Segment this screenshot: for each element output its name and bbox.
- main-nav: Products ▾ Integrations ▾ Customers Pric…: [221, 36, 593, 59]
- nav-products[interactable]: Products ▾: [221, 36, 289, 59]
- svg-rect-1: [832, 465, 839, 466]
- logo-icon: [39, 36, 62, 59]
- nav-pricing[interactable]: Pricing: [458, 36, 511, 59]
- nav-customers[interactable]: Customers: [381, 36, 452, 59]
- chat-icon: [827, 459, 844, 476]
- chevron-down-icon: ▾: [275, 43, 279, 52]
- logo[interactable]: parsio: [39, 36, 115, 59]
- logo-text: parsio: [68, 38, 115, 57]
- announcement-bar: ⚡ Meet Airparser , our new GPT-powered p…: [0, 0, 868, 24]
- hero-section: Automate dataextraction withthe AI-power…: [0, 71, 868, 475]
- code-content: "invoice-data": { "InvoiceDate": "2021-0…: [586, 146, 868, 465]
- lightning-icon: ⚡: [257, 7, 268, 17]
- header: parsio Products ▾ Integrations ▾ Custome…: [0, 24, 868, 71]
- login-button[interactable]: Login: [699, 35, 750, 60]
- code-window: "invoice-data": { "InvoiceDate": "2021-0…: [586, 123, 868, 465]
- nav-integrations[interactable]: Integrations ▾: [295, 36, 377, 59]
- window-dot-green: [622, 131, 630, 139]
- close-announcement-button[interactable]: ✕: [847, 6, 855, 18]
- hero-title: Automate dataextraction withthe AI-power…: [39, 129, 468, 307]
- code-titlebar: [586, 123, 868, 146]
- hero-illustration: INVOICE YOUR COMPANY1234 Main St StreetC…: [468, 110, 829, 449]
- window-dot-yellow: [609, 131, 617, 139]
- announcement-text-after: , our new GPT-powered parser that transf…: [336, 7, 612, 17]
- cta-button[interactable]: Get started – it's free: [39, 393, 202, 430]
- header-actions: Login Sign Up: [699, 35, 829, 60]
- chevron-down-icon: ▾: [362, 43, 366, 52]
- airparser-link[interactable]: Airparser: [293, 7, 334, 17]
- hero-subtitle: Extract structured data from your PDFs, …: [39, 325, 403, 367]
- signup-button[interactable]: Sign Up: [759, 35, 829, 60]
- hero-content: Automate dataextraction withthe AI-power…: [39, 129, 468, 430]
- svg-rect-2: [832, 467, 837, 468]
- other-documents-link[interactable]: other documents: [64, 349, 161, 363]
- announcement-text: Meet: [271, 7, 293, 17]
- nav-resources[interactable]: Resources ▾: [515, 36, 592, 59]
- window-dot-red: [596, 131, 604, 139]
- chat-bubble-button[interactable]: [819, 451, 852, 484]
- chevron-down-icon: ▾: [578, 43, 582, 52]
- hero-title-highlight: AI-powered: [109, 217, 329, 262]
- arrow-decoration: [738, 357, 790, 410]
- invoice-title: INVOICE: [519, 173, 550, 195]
----
In the entries above, how many lines hold the word "down"? State the number only.

3